# What to produce
Answer with one figure only, the number of lines below in which "August" occurs.

# Data provided
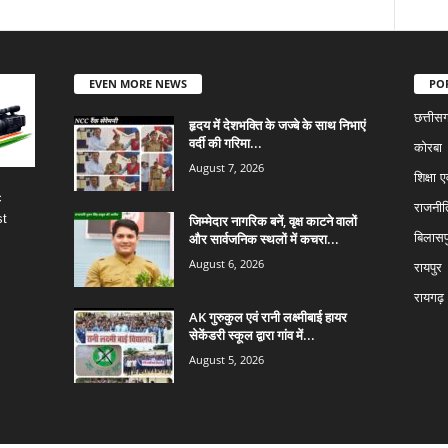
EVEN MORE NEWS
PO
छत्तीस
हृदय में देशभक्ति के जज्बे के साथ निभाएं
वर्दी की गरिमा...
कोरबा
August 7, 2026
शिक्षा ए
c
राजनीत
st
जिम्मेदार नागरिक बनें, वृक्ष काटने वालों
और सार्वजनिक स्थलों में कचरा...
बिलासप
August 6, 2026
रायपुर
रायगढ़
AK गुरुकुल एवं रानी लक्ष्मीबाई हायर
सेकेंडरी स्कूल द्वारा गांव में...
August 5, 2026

# Task result
3